Eksklusivisme PSSI dan Sikap Pesimistis Pecinta Sepak Bola Indonesia

Pesimistis Masyarakat Indonesia terhadapan kepengurusan PSSI yang baru saja terpilih hari ini yang berlangsung di Hotel Shangri-La, Jakarta, Sabtu (02/11/2019) sangat terasa di berbagai media cetak maupun media sosial. Harapan untuk Revolusi PSSI mungkin bisa dikatakan pupus karena mereka yang terpilih adalah orang-orang lama yang sebenarnya sudah bisa dikatakan gagal selama kepengurusannya di federasi sepakbola negeri ini, tentu masyarakat menginginkan orang-orang dengan semangat dan visi-misi yang segar terhadap perubahan struktur organisasi ini sehingga harapannya bisa mencetak prestasi lebih baik dari sebelumnya. Mundur sebulan dari sekarang kita bisa melihat betapa amburadulnya Timnas Indonesia dalam ajang yang cukup penting seperti World Cup Qualification, bukan saja dari hasil tetapi jauh dari itu strategi serta visi bermain dari pemain kita sudah sangat buruk, pantas juga sebenarnya berada di peringkat 167 FIFA. Selain itu bisa dilihat juga kerusuhan pendukung PSIM pada lanjutan Liga 2 berhadapan dengan Persis Solo (21/10/19) juga marahnya Bonek di kandangnya sendiri GBT pada (29/10/19) adalah gambaran terbelakangnya sepakbola di negeri ini.
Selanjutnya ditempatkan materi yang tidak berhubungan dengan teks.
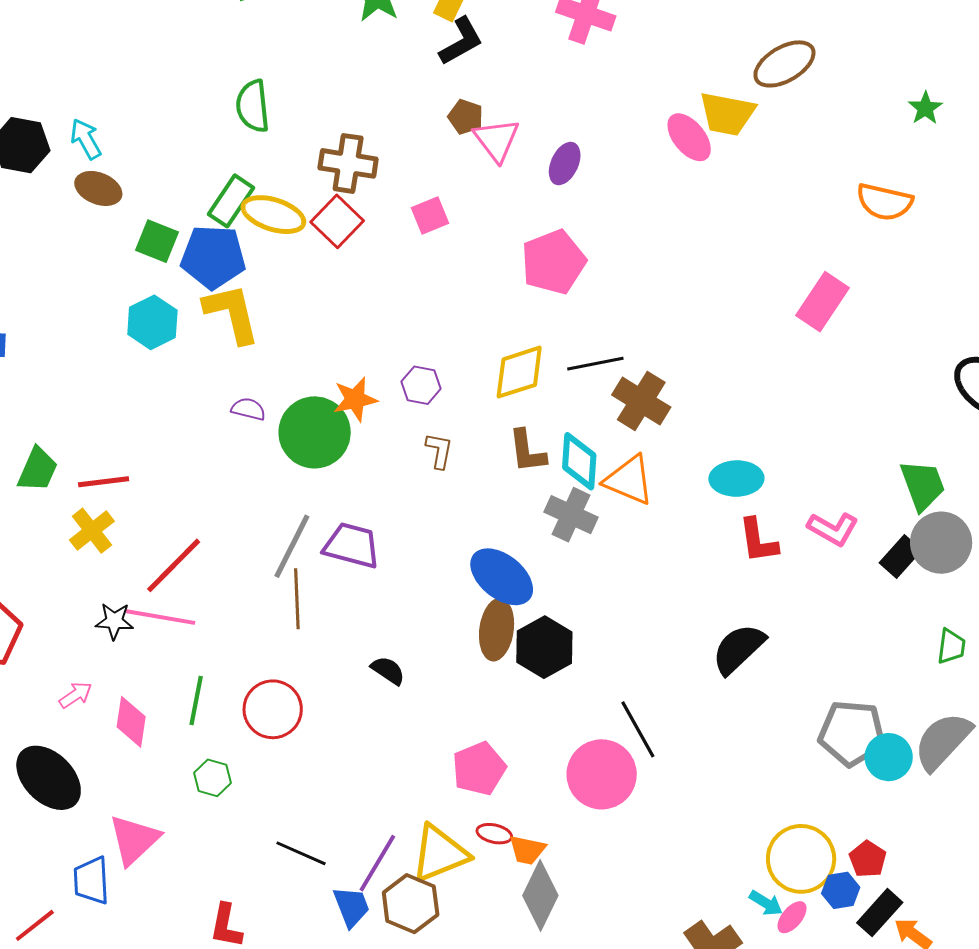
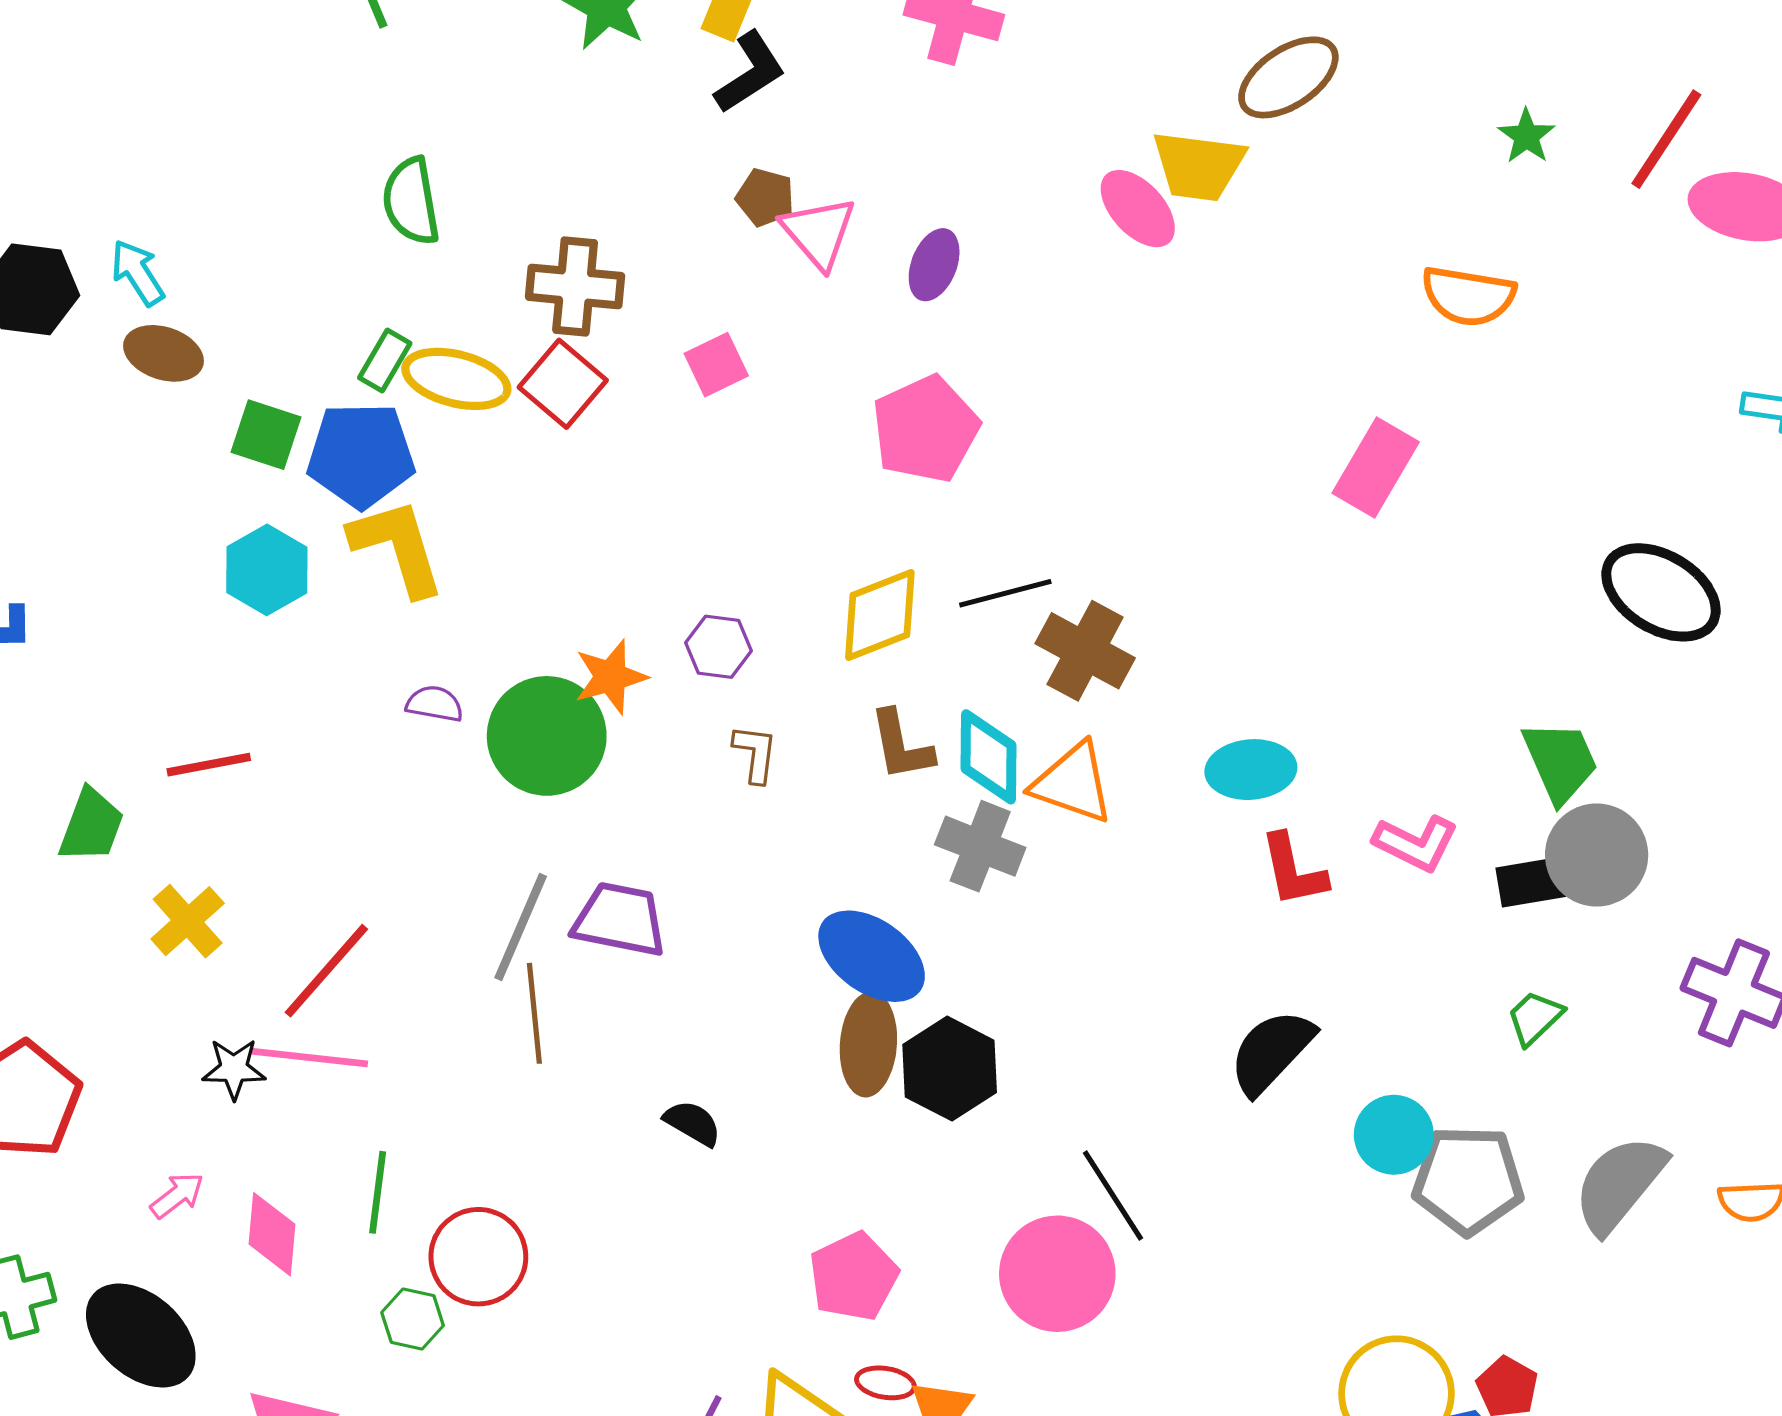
green rectangle: (231, 201) -> (385, 361), size x0.7
red line: (104, 482) -> (209, 765), moved
black rectangle: (900, 557) -> (1531, 882), turned 42
green trapezoid: (951, 646) -> (1535, 1018), moved, turned -138
red circle: (273, 709) -> (478, 1257), moved
cyan circle: (889, 757) -> (1394, 1135), moved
Beberapa kejadian diatas (tentunya masih banyak kejadian lain) adalah gambaran bahwa federasi ini GAGAL TOTAL dalam melaksanakan tugasnya selama masa periode terpilihnya, Lantas atas dasar apa mereka orang-orang lama masih percaya diri dengan mencalonkan lagi? We never know.
Eksklusivisme adalah salah satu penyebab gagalnya organisasi ini dalam berbagai hal yang sebenarnya PSSI adalah harapan segala insan pecinta sepak bola negeri ini. Inkonsistensi jadwal, aturan, dan penegakan pelanggaran hukum menjadikan organisasi ini adalah ladang suap-menyuap dan lobi-melobi di dalamnya. Sebagai organisasi independent sifat eksklusif ini sebenarnya sah-sah saja jika mereka menghindari ikut campur pihak pemerintah karena dalam statuta FIFA memang itu dilarang, tetapi PSSI juga butuh banyak sekali masukan dari berbagai pihak stakeholder sepak bola untuk menyelesaikan berbagai permasalahan kompleks ini yang sebenarnya mereka sendiri tidak bisa menemukan solusi terbaiknya. Organisasi ini butuh sosok yang paham sepakbola dari segi manajemen, bisnis dan berbagai hal lain yang bukan sekedar kekuasaan dan jabatan apalagi sebagai batu loncatan, saya tidak melihat itu ada di Ketua Umum PSSI saat ini (Mochammad Iriawan a.k.a Iwan Bule) apalagi Wakil Ketua Umum yang lama (Iwan Budianto a.k.a Lord IB). Entah apa alasan dia mencalonkan ketua umum dan siapa dibalik pencalonannya, yang jelas hari ini dia sudah terpilih menjadi Ketua Umum PSSI.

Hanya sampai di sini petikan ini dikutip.